The Perl Toolchain Summit needs more sponsors. If your company depends on Perl, please support this very important event.

NAME

Finnigan - Thermo/Finnigan mass spec data decoder

SYNOPSIS

  use Finnigan;

  seek INPUT, $object_address, 0
  my $o = Finnigan::Object->decode(\*STREAM, $arg);
  $o->dump;

where 'Object' is a symbol for any of the specific decoder objects (Finnigan::*) and STREAM is an open filehandle positioned at the start of the structure to be decoded. Some decoders may require an additional argument (file format version).

DESCRIPTION

Finnigan is a non-functional package whose only purpose is to pull in all other packages in the module into its namespace. It does no work; all work is done in the sub-modules. Each submodule has its own documentation; please see the "SUBMODULES" section below or visit the project's home page for a more detailed descripion of the file format, data structures, decoders and tools.
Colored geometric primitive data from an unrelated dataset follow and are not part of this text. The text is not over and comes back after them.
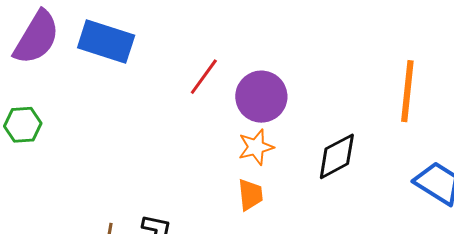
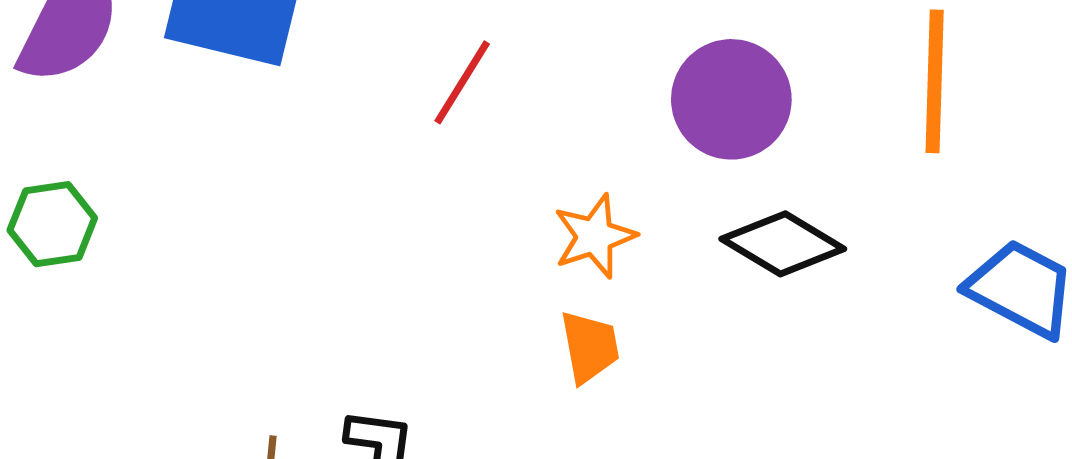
purple circle: (261, 97) -> (731, 99), moved
black diamond: (337, 156) -> (783, 244), turned 63

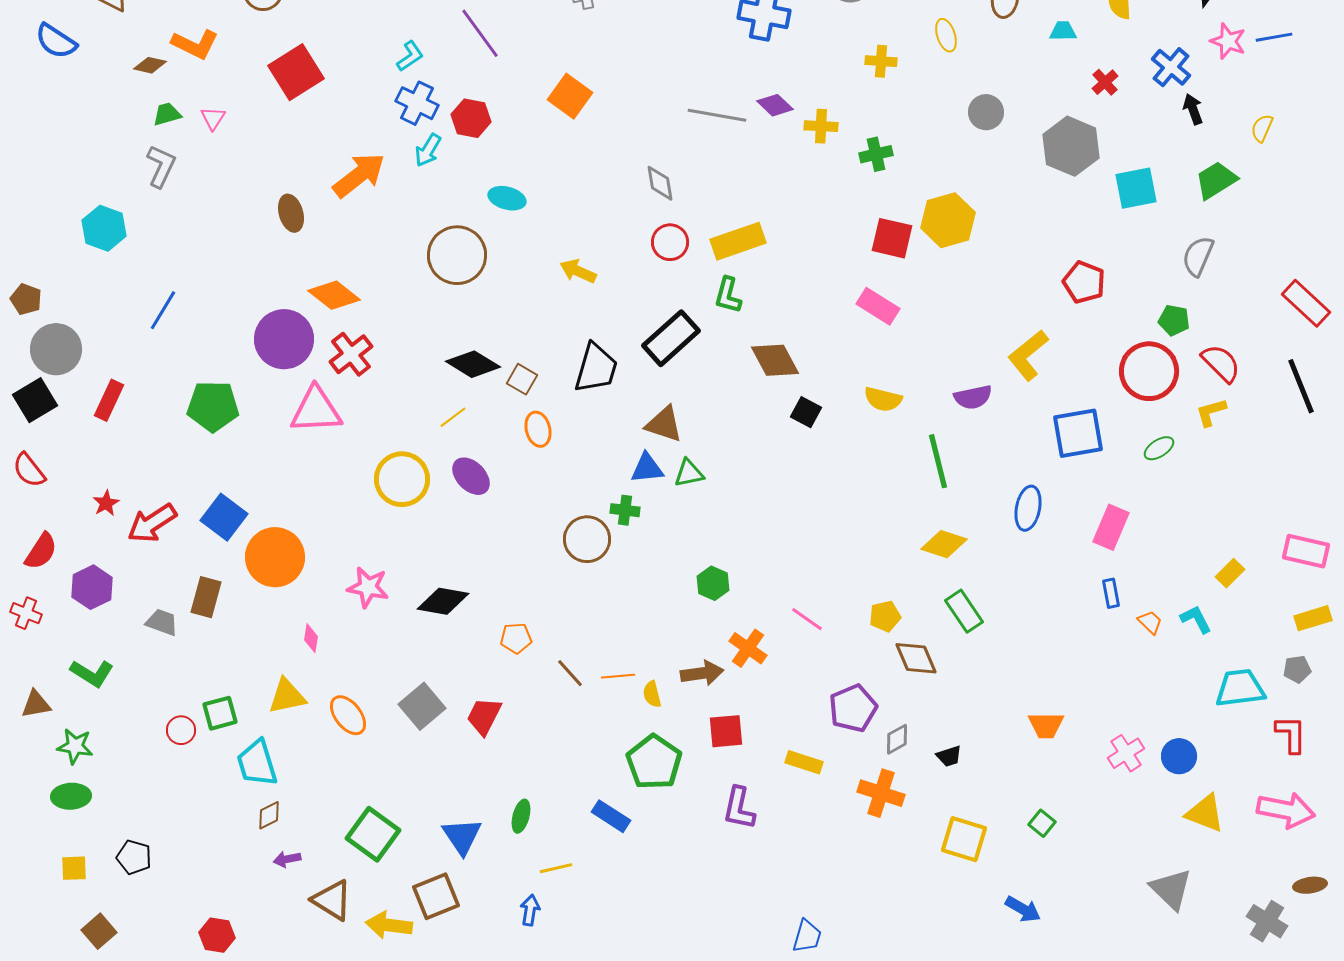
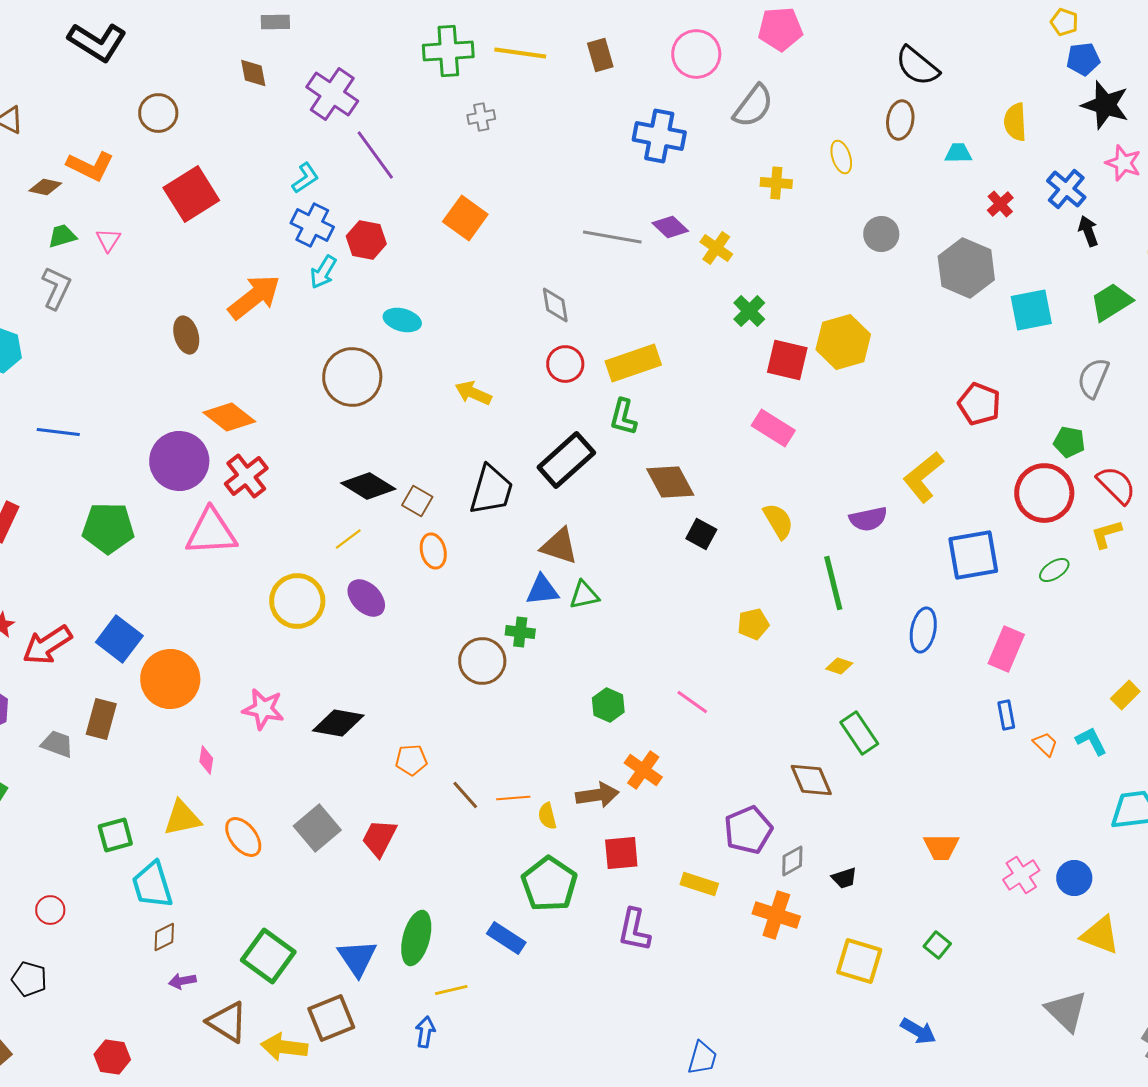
yellow cross: (821, 126) -> (716, 248), turned 32
green cross: (876, 154) -> (749, 311), moved, turned -32
blue line: (163, 310) -> (58, 432), turned 66
yellow semicircle: (883, 399) -> (778, 521), turned -135
yellow diamond: (944, 544) -> (839, 666), size x0.6
yellow pentagon: (885, 616) -> (753, 624), moved
pink line: (807, 619) -> (692, 702), moved
red circle: (181, 730) -> (50, 910), moved
green ellipse: (521, 816) -> (416, 938), size x1.6

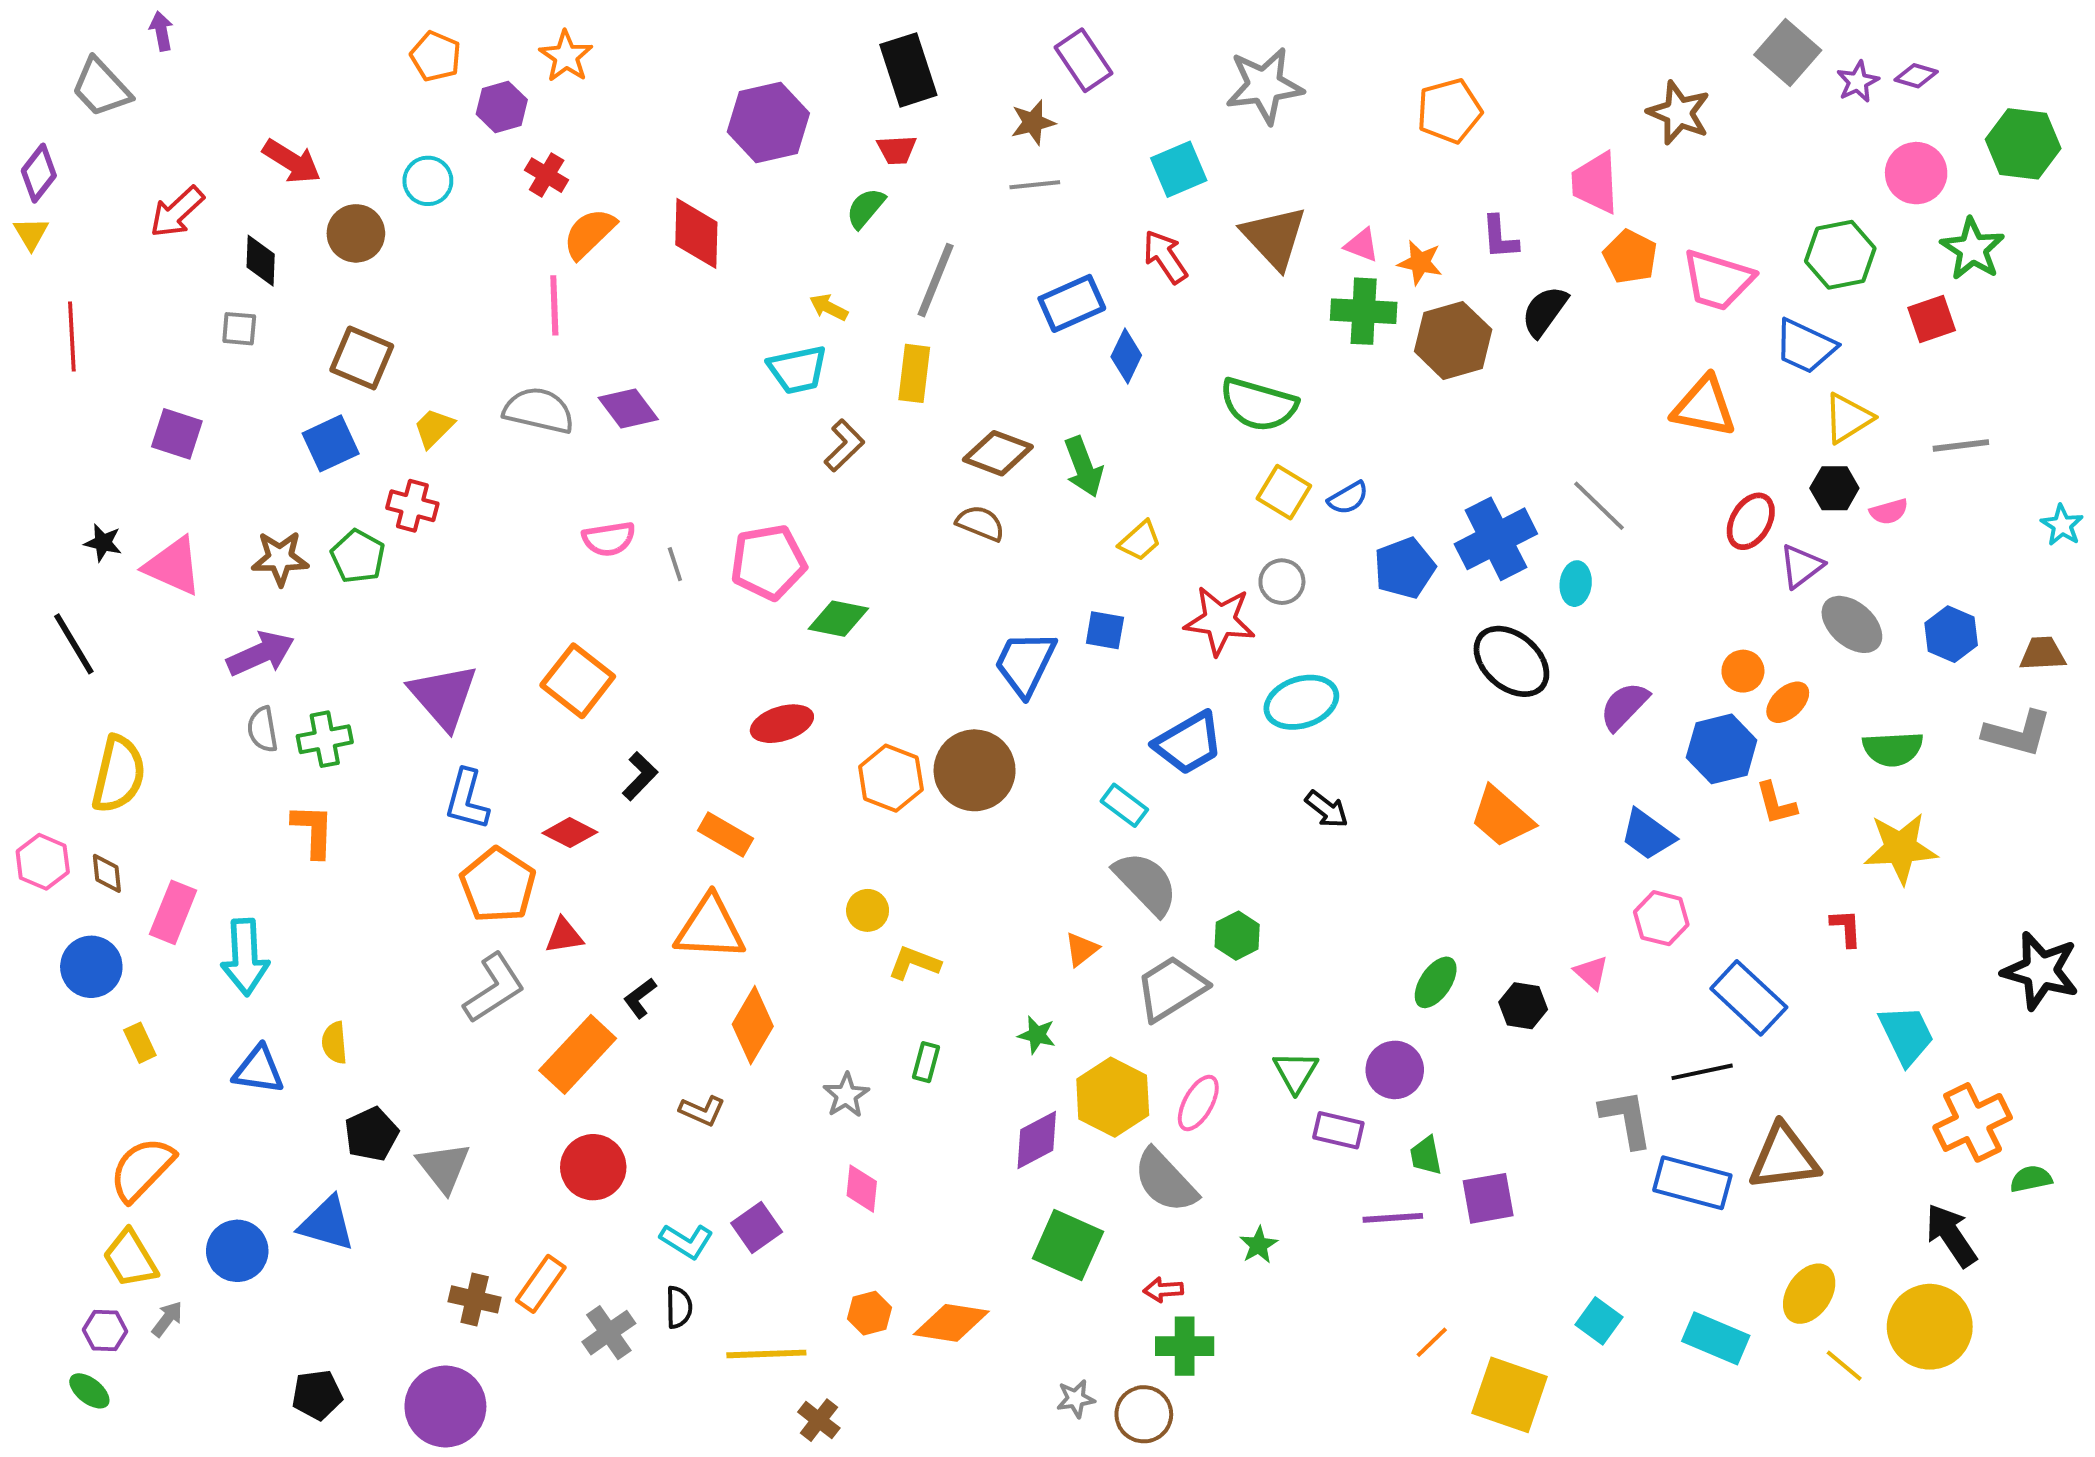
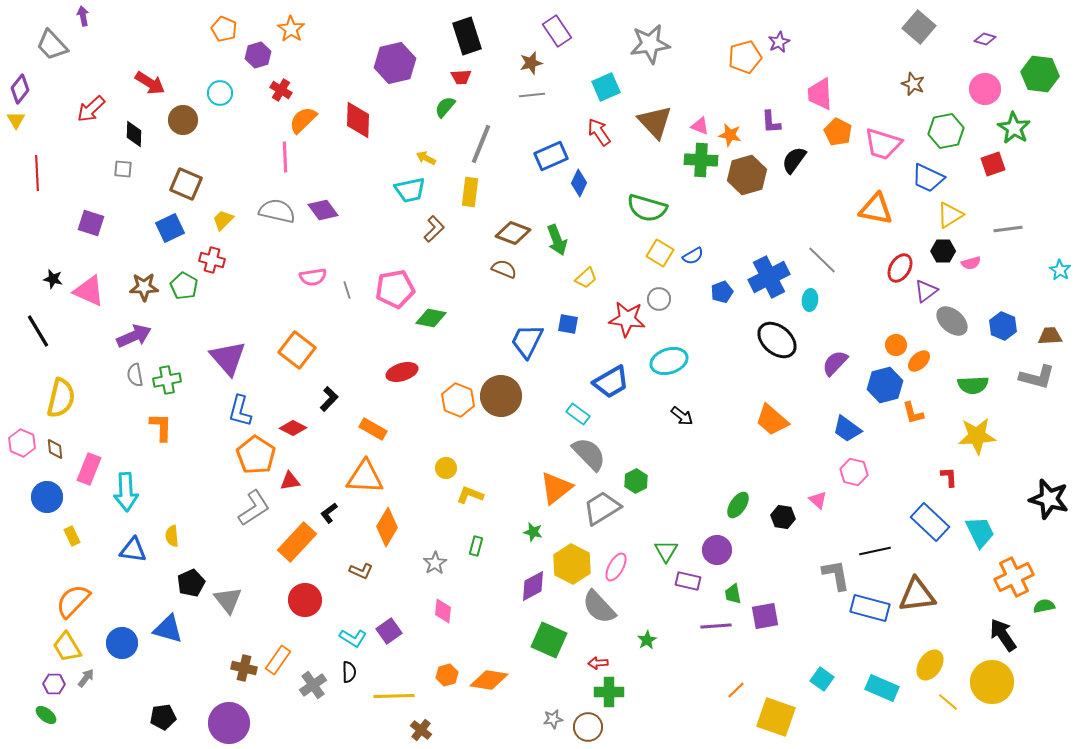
purple star: (1858, 82) -> (779, 42), moved
brown star: (1679, 113) -> (913, 84), moved, size x0.7
blue pentagon: (1404, 568) -> (722, 292), size x0.7
orange triangle: (1082, 949) -> (556, 488), size x1.8
blue rectangle: (1749, 998) -> (930, 522), moved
Each decoder submodule has a simple command-line interface. See the "TOOLS" section for a list of command-line tools that can be used to examine the Finnigan file structures and dump their contents with absolute or relative addresses. One of the tools, uf-mzxml, can be used to convert the entire data stream in a Finnigan file to the mzXML format.

METHODS

list_modules

The only method defined in the top-level Finnigan package is list_modules, which can be used to ascertain that all packages have been successfully loaded:

  perl -MFinnigan -e 'Finnigan::list_modules'

SUBMODULES

To simplify the decoder and allow it to accommodate a variety of file versions, it has been subdivided into a set of submodules, each representing a structural unit of the Finnigan file format. The partitioning of the format into units is somewhat arbitrary; it was done based on the comparative analysis of the structure of several different formats. The structures common to all formats are viewed as "basic" and merit a dedicated decoder; the same goes for the highly repetitive structures, such as Finnigan::ScanIndexEntry. Some structures remain roughly similar, but keep acquiring new elements with every new file version; the decoders for these structures are parameterised with the version number (for example, Finnigan::ScanEventPreamble).

The notion of a preamble (the term I made up, not knwoing better) represents what seems to be a persistent idiom in Thermo structure coding: collect the binary data in a fixed-size block followed by variable-length objects (mostly text strings). The earlier Finnigan formats contained little or no text and virtually no variable-length data, so what I call a preamble today used to be the whole deal in the past, and it makes sense to have a separate decoder for each such rudimentary container. Keeping these decoders separate makes it possible to go back and decode the historical data simply by recombining the existing decoders.

Common submodule methods

decode($stream, $arg)

Each Finnigan::* object has a constructor method named decode(), whose first argument is a filehandle positioned at the start of the object to be decoded. Some decoders require additional arguments, such as the file version number. A single argument is passed as it is, while multiple arguments can be passed as an array reference.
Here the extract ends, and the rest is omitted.